Nothing but a number is needed here; count the lines of the listing that include "lasciare".

*** TASK DATA ***

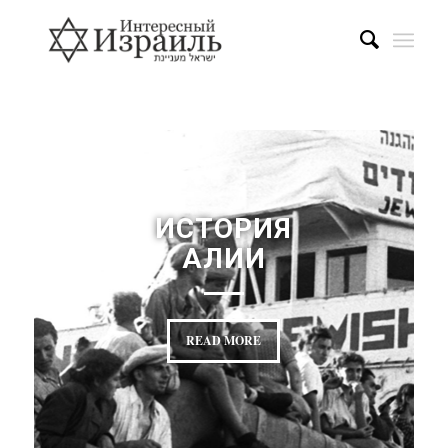
ИСТОРИЯ
АЛИИ
READ MORE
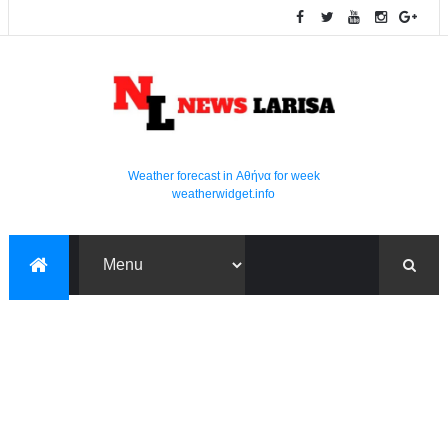
Weather forecast in Αθήνα for week
weatherwidget.info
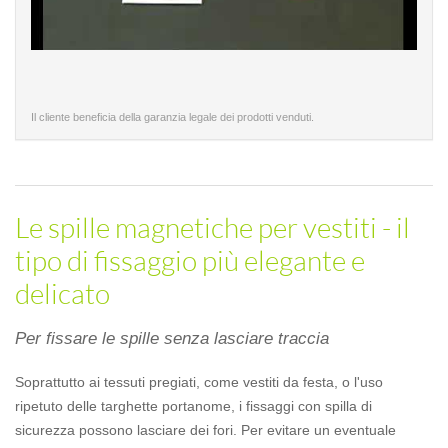
Il cliente beneficia della garanzia legale dei prodotti venduti.
Le spille magnetiche per vestiti - il
tipo di fissaggio più elegante e
delicato
Per fissare le spille senza lasciare traccia
Soprattutto ai tessuti pregiati, come vestiti da festa, o l'uso
ripetuto delle targhette portanome, i fissaggi con spilla di
sicurezza possono lasciare dei fori. Per evitare un eventuale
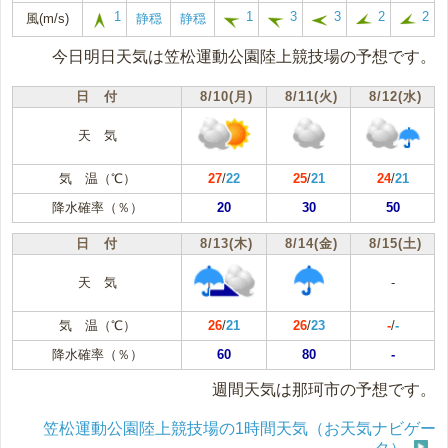
1
1
3
3
2
2
風(m/s)
静穏
静穏
今日明日天気は笠松運動公園陸上競技場の予想です。
日 付
8/10(月)
8/11(火)
8/12(水)
天 気
気 温（℃）
27
/
22
25
/
21
24
/
21
降水確率（％）
20
30
50
日 付
8/13(木)
8/14(金)
8/15(土)
天 気
-
気 温（℃）
26
/
21
26
/
23
-
/
-
降水確率（％）
60
80
-
週間天気は那珂市の予想です。
笠松運動公園陸上競技場の1時間天気（お天気ナビゲー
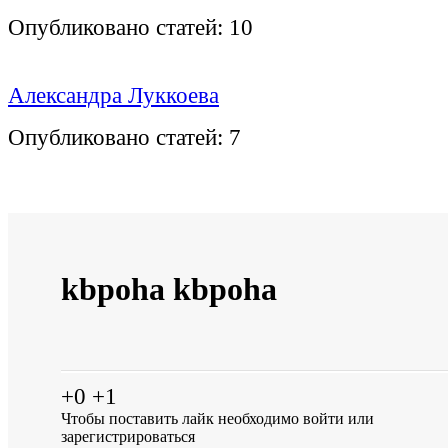
Опубликовано статей:
10
Александра Луккоева
Опубликовано статей:
7
kbpoha kbpoha
+0
+1
Чтобы поставить лайк необходимо
войти
или
зарегистрироваться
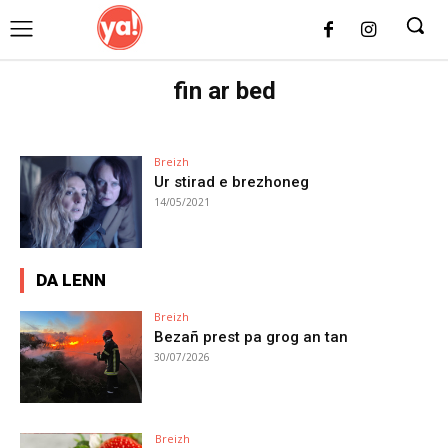
UK
LONDON NEWS
fin ar bed
Breizh
Ur stirad e brezhoneg
14/05/2021
DA LENN
Breizh
Bezañ prest pa grog an tan
30/07/2026
Breizh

*** End of TASK DATA ***

TASK OUTPUT ▸
2